Linkage analysis (1) provides information about the magnitude
of risk association with a genetic marker, (2) identifies the chromosome
that bears the susceptibility gene locus, and (3) provides information
about the site on the chromosome of a disease susceptibility gene.
++
A straightforward epidemiologic approach to the study of linkage
involves estimating recurrence risks in siblings of index subjects
with a specific disease. For a particular marker locus, a sibling can
share by descent either zero, one, or two marker alleles with the
case. If the marker locus is linked to a disease susceptibility
locus, a sibling who shares two alleles with the index case should have
the highest chance of having the same disease susceptibility allele
as the case—and hence the highest risk of disease. A sibling
who shares one allele with the case should have an intermediate
chance of having the same disease as the case, and a sibling who
shares no alleles with the case should have the lowest chance of
having the same disease susceptibility allele and hence the lowest
risk of disease. If risk of disease in siblings parallels the number
of alleles shared with the case, the data suggest the presence of
a disease susceptibility gene near the marker gene on the same chromosome.
This type of study, sometimes called sib-pair
analysis, is a simple example of genetic linkage analysis.
++
In more complex applications of genetic linkage analyses, the
geneticist measures a genetic marker among a group of family members
that is not restricted to siblings. If subjects who share the genetic
marker, such as a particular allele, also tend to be concordant
for occurrence of disease, the disease susceptibility gene may be
located on the same chromosome near the marker allele. As with sib-pair
analyses, these more complex linkage analyses rest on the rationale
that if the measured genetic marker is located near the disease
susceptibility allele, the marker allele and the susceptibility
allele will tend to be passed together, that is, to cosegregate.

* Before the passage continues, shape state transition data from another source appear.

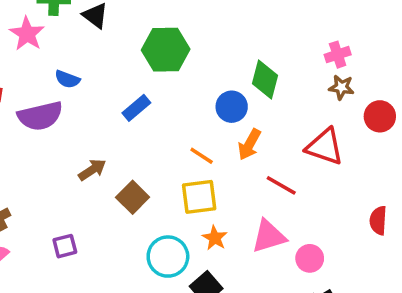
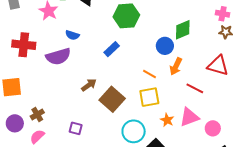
pink cross: (338, 55) -> (223, 14), turned 32
green diamond: (265, 80) -> (183, 30), turned 55
brown square: (133, 197) -> (112, 99), size x1.4
orange star: (215, 238) -> (167, 120), moved
purple square: (65, 246) -> (76, 128), turned 32

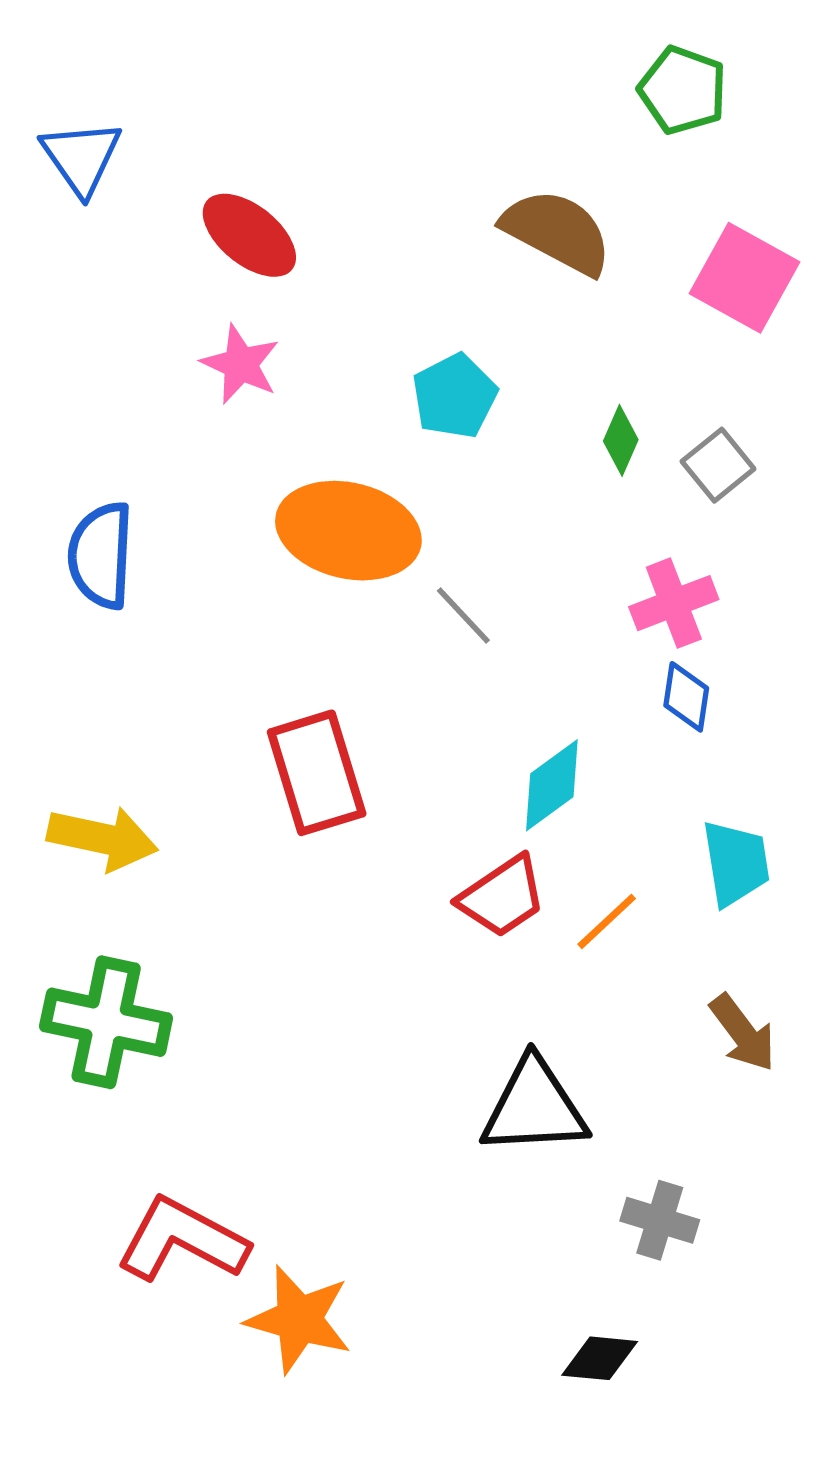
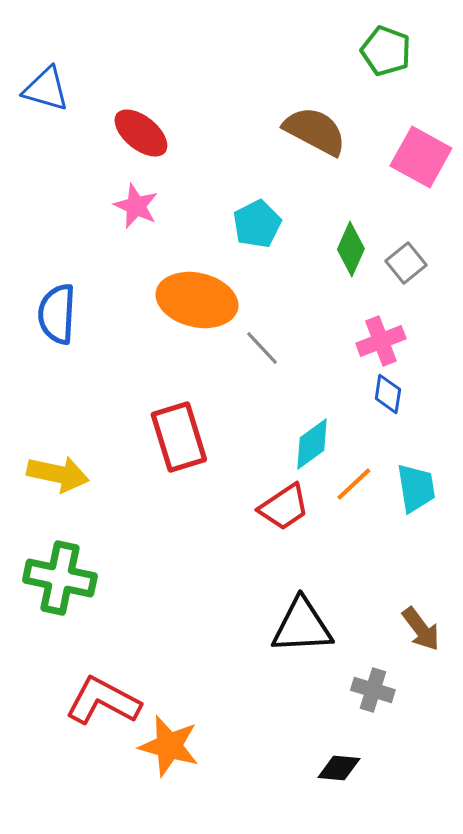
blue triangle: (81, 157) -> (46, 89), turned -39
green diamond: (621, 440) -> (351, 249), size x1.4
orange line: (607, 921) -> (354, 484), moved
brown arrow: (743, 1033) -> (421, 629), moved

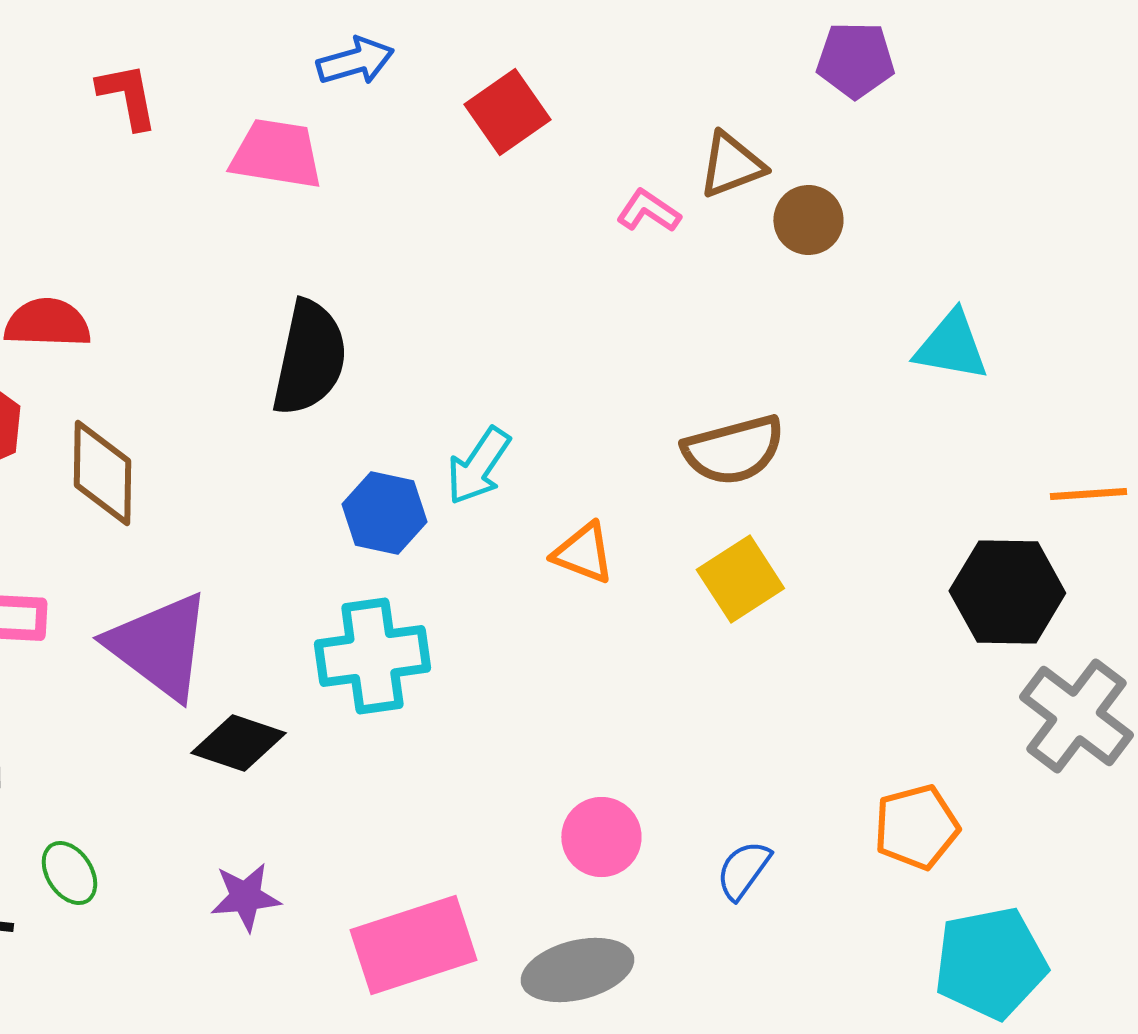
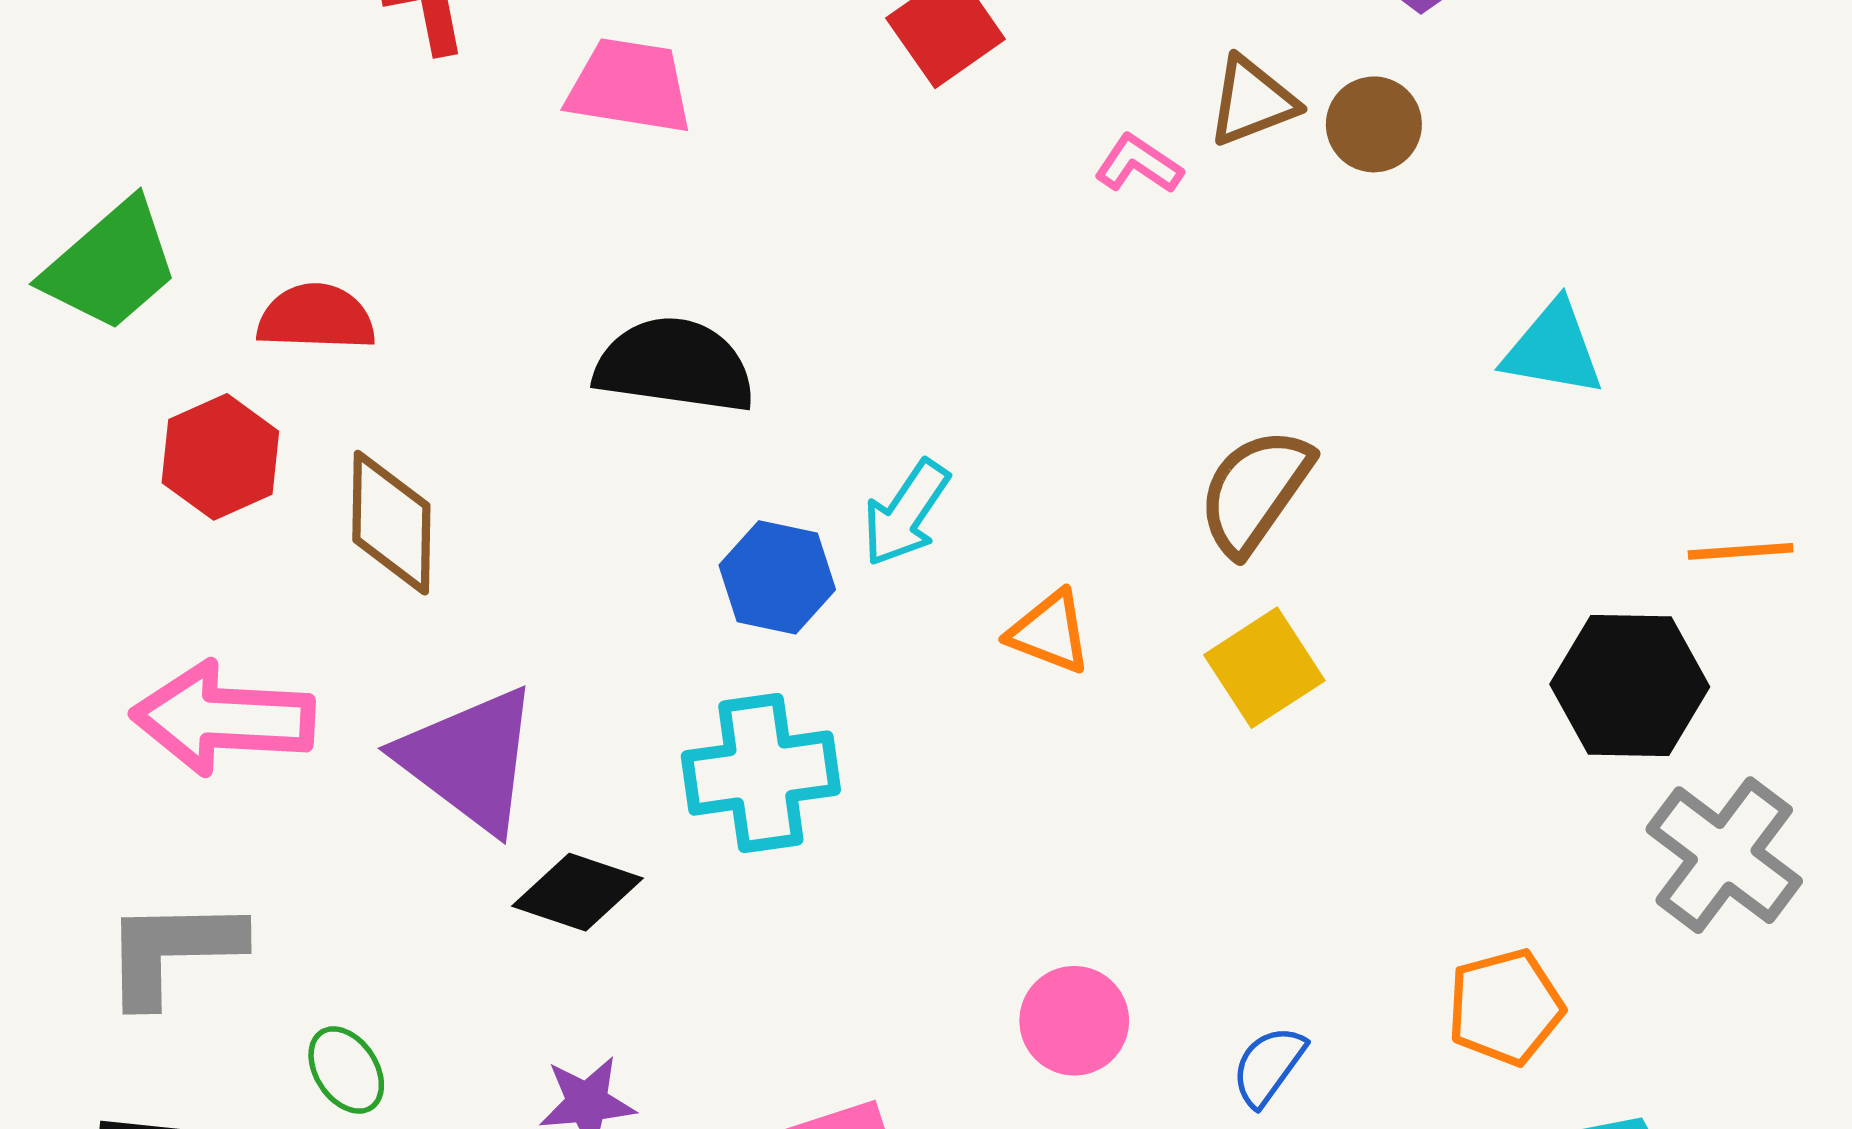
brown circle: (808, 220) -> (1374, 124), moved
black semicircle: (309, 358) -> (675, 365), turned -94
brown semicircle: (733, 450) -> (1255, 491), turned 140

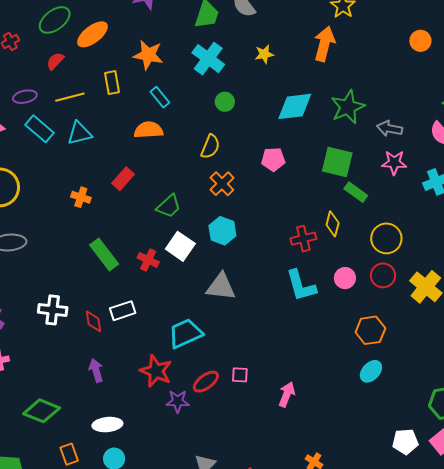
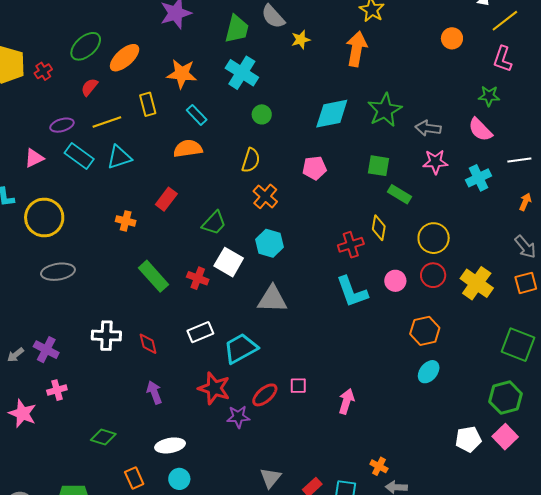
yellow star: (264, 54) -> (301, 40), moved
green square: (337, 162) -> (378, 166), size x0.7
white rectangle: (123, 311) -> (200, 332), moved
green diamond: (42, 411) -> (103, 437), size x0.7

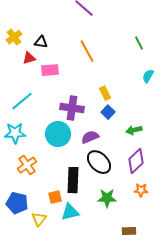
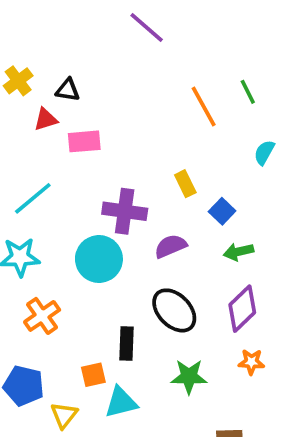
orange line: (87, 51) -> (204, 107), moved
blue square: (108, 112) -> (222, 211), moved
purple semicircle: (90, 137) -> (171, 246), moved
black rectangle: (73, 180) -> (126, 344), size x0.7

Cosegregation of the marker allele and the disease susceptibility
allele will then create concordance between occurrence of disease
and presence of the genetic marker. Example 4 illustrates a linkage
study.
++
Example 3. To study the role of
apolipoprotein E (Apo E), a specific genetic factor suspected of
playing a role in the causation of Alzheimer’s disease,
Tsai and coworkers (1994) conducted a case–control study.
They obtained blood from 77 cases with Alzheimer’s disease
and 77 matched controls, then determined the presence of three isoforms
of Apo E—denoted e2, e3, and e4. About 35% of
the cases had the e4 allele, compared with 13% of controls.
The results support the role of Apo E as a risk factor for Alzheimer’s
disease. Although the mechanism remains uncertain, results of other studies
suggest that Apo E may bind to β-amyloid and change it to a neurotoxic
form.
++
Example 4. To help in the search
for possible genetic factors associated with Alzheimer’s
disease, Schellenberg and colleagues (1992) conducted linkage analyses
in a series of 14 families, each of which had at least three members
with Alzheimer’s disease in at least two generations. Using
several markers for loci on chromosome 14, the investigators found
that within some families with early-onset Alzheimer’s
disease, members who shared the same markers tended to be concordant
for Alzheimer’s disease. The evidence suggested that a
gene on chromosome 14 codes for susceptibility to early-onset Alzheimer’s
disease. If so, this would be a separate locus from the one coding for
apolipoprotein E, as the Apo E gene is located on chromosome 19.